Oklahomans concerned about potentially complex child custody disputes may soon find relief in some new ideas about parenting. Experts say that custody laws are changing across the nation, and states like South Dakota, Utah, Minnesota and Missouri have already created new statutes that support the practice of shared parenting. These laws reportedly take a more even-handed approach to determining who should be awarded custody and how visitation rights are structured.

Although only a few jurisdictions have actually implemented new rules, news sources claim that some 20 states have had pending reforms in the works since 2015. In places like Arizona, courts focus on promoting parenting time and equal distribution of responsibilities.

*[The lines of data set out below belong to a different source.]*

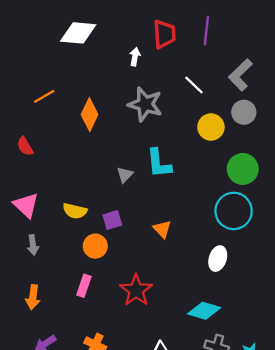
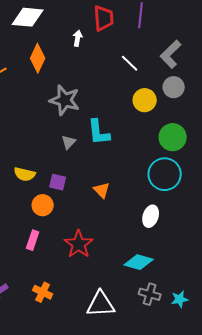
gray star: (145, 104) -> (65, 100), moved
orange diamond: (90, 115) -> (38, 58), moved
purple square: (112, 220) -> (58, 182), turned 30

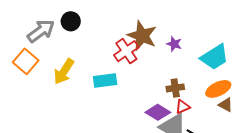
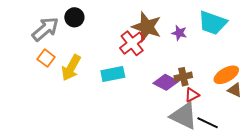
cyan trapezoid: (215, 57) -> (213, 23), moved, turned 56
orange square: (26, 61) -> (46, 58), moved, size x0.7
purple diamond: (158, 112) -> (166, 82), moved

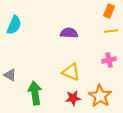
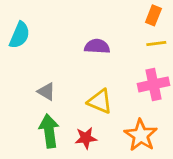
pink cross: (109, 60) -> (153, 84), size x1.5
gray triangle: (10, 75) -> (46, 91), moved
red star: (73, 98) -> (86, 138), moved

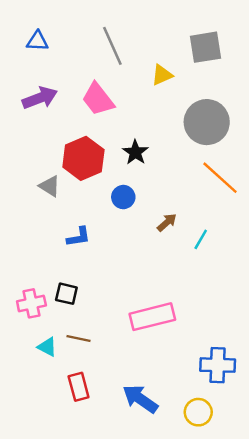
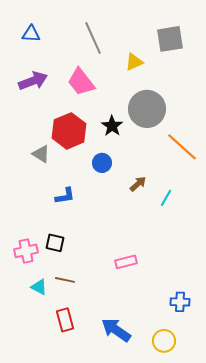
gray circle: (207, 122) -> (147, 109), moved
pink rectangle: (152, 317) -> (126, 262), size x0.6
blue cross: (218, 365) -> (180, 302), size x0.7

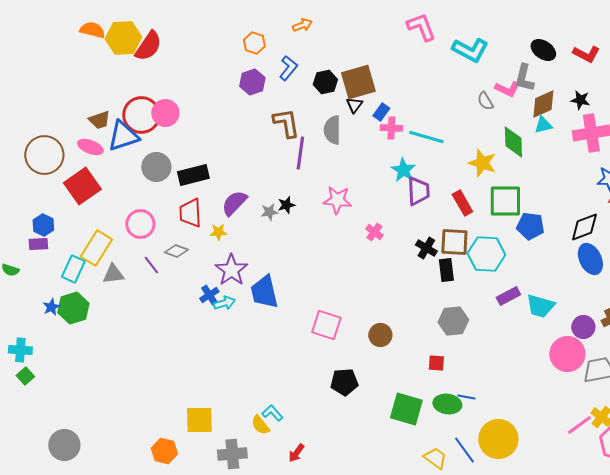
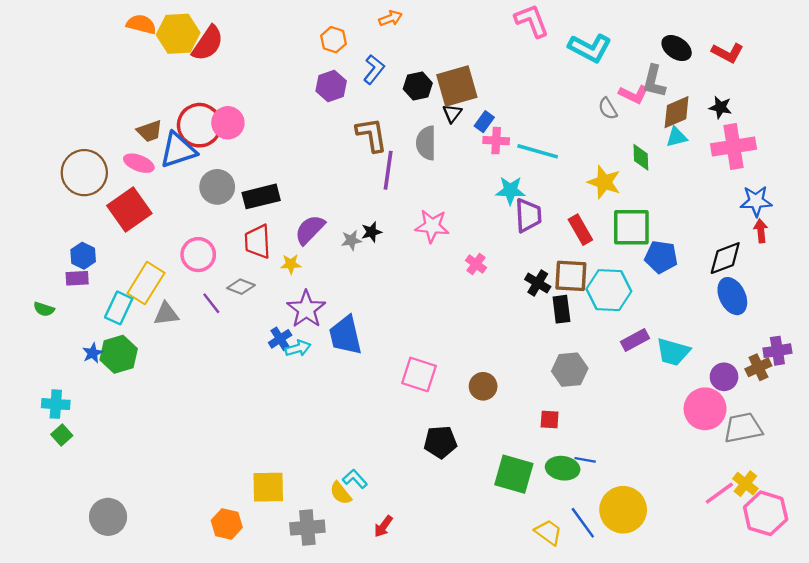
green diamond: (513, 142) -> (641, 157), size x0.7
cyan star: (403, 170) -> (510, 190), turned -30

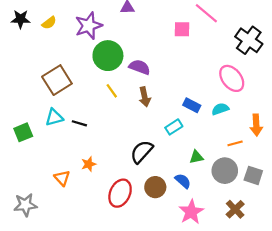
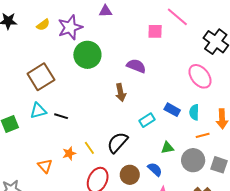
yellow semicircle: (49, 23) -> (43, 25), moved
purple semicircle: (140, 67) -> (136, 66), moved
yellow line: (112, 91) -> (89, 148), moved
blue rectangle: (192, 105) -> (172, 110), moved
cyan semicircle: (220, 109) -> (194, 112), moved, turned -70

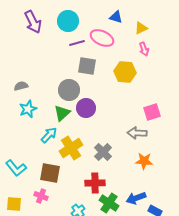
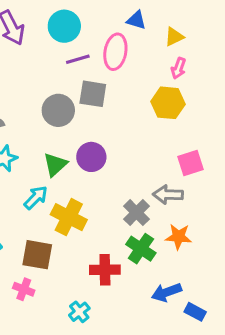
pink ellipse: (102, 38) -> (115, 52), turned 75
pink arrow: (144, 49) -> (179, 68), turned 40
yellow hexagon: (125, 72) -> (168, 103), moved
gray circle: (69, 90) -> (58, 110), moved
yellow cross: (71, 148) -> (69, 217), turned -30
gray cross: (103, 152) -> (136, 213), moved
green cross: (109, 203) -> (141, 249), moved

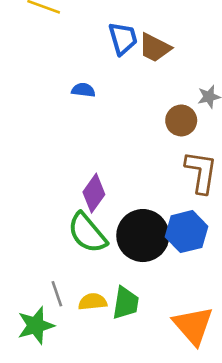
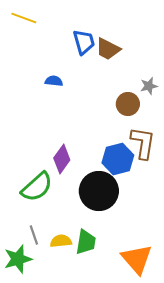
blue hexagon: (186, 232) -> (118, 159), moved
green semicircle: (87, 233) -> (37, 187), moved, turned -92

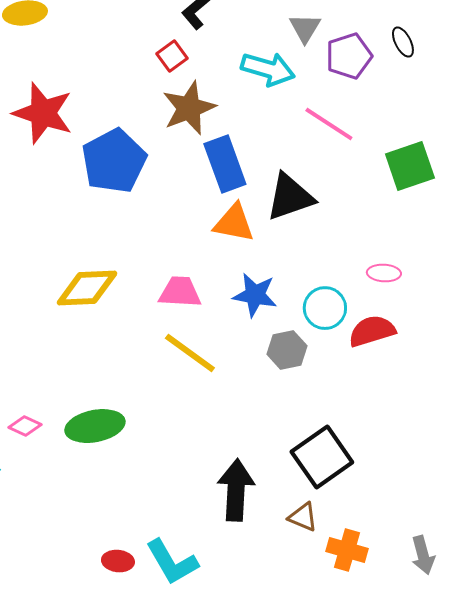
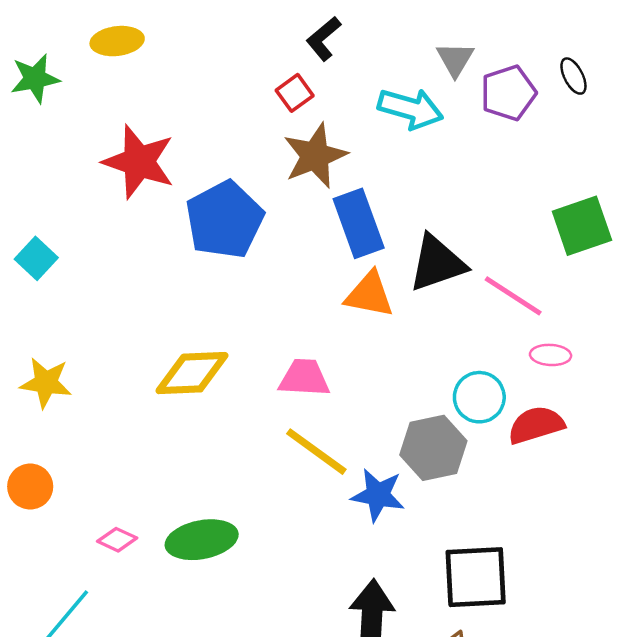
pink line: (329, 124) -> (513, 296), moved
blue star: (255, 295) -> (378, 495), moved
gray hexagon: (287, 350) -> (433, 448), size x1.4
black square: (322, 457) -> (476, 577), turned 32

State governments that observe successes with new laws in neighboring regions may be prone to follow suit by enacting similar rules on their own turf. A number of research efforts have also produced results that claim shared-parenting custody models have positive impacts on the welfare of children. During custody disputes, these laws could make it easier for fathers to argue their cases without fearing that judges will deny their custody requests simply because of their gender or the ages of their children.

Parents who think they'll have to deal with child custody battles may find that evolving laws provide them with new advantages, but such regulations don't change overnight. Political pushback and conflicting opinions on family matters could make it difficult to leave the fate of a family up to legislators. It's important to have a solid understanding of existing laws and the procedures one needs to follow to make a case before a judge. Parents might find it helpful to consult with an attorney who can help them formulate sound plans prior to seeking formal resolution.